第7話 芍薬

 朝起きて明かりを点けた彼女は何度か瞬きをした。首を傾げて天井を見る。

「なんか暗い? 蛍光灯切れるのかな?」

『それ、僕のせいだ。ごめん』

 彼女は「まだ点いてるし、このままでいっか」と、身支度を始める。

 いつもなら着替えを見ないように洗面所に移動したりするけれど、今日の僕は定位置から動けない。俯いたのは彼女に気を使ったためだけではない。自然とそうなってしまうのだ。全身が重い。気分が悪い。

 僕がそんなだから、部屋が暗く見えるのだろう。

 彼女が出かけてからも、僕は棚に腰掛けて一日過ごした。生きていたときの思い出を繰り返し再生した。死んだ瞬間も何度も何度も何度も――。

「ただいまー」

 彼女の声に、唐突に視界が晴れた。

「って、誰もいないけどね」

 少し照れたように自らつっこみ、彼女は明かりを点け、ベッドにカバンを投げた。

 彼女の一挙手一投足に部屋に巣食っていたもやが弾き飛ばされていく。室温が上がる。

 鼻歌を歌いながら洗面所から出てきた彼女は、僕が座る棚の前にやってきた。

『うわっ!』

 僕のことが見えていない彼女は平気で僕の体に手を伸ばす。彼女の腕が腹を突き抜ける寸前に、僕は棚から飛び退いた。

『あ、動ける』

 あんなに重かったのに常態に戻っている。たぶん彼女のおかげだ。

 僕の視線に気づかずに、彼女は花瓶を置いた。
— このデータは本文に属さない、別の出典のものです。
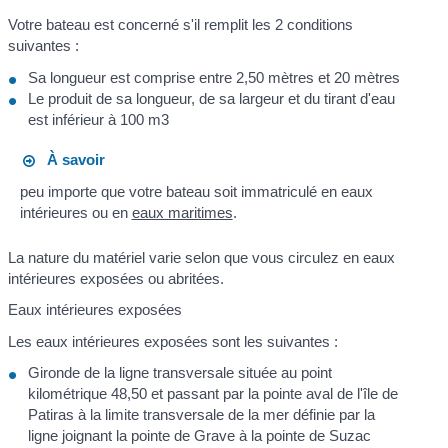
Votre bateau est concerné s'il remplit les 2 conditions
suivantes :
Sa longueur est comprise entre 2,50 mètres et 20 mètres
Le produit de sa longueur, de sa largeur et du tirant d'eau
est inférieur à 100 m
3
À savoir
peu importe que votre bateau soit immatriculé en eaux
intérieures ou en
eaux maritimes
.
La nature du matériel varie selon que vous circulez en eaux
intérieures exposées ou abritées.
Eaux intérieures exposées
Les eaux intérieures exposées sont les suivantes :
Gironde de la ligne transversale située au point
kilométrique 48,50 et passant par la pointe aval de l'île de
Patiras à la limite transversale de la mer définie par la
ligne joignant la pointe de Grave à la pointe de Suzac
ガラスの細い花瓶には一輪だけ挿してあった。ころんと丸く大きなピンクの蕾。

『何の花? 薔薇じゃないよね?』

 僕の疑問に彼女が答えてくれるわけもなく、僕はその花の名前を何年も知らないままだった。

 好きな花なんだろう。彼女は毎年飾った。

 それが僕の命日と被るのは二年に一度くらいだった。だからきっと偶然だ。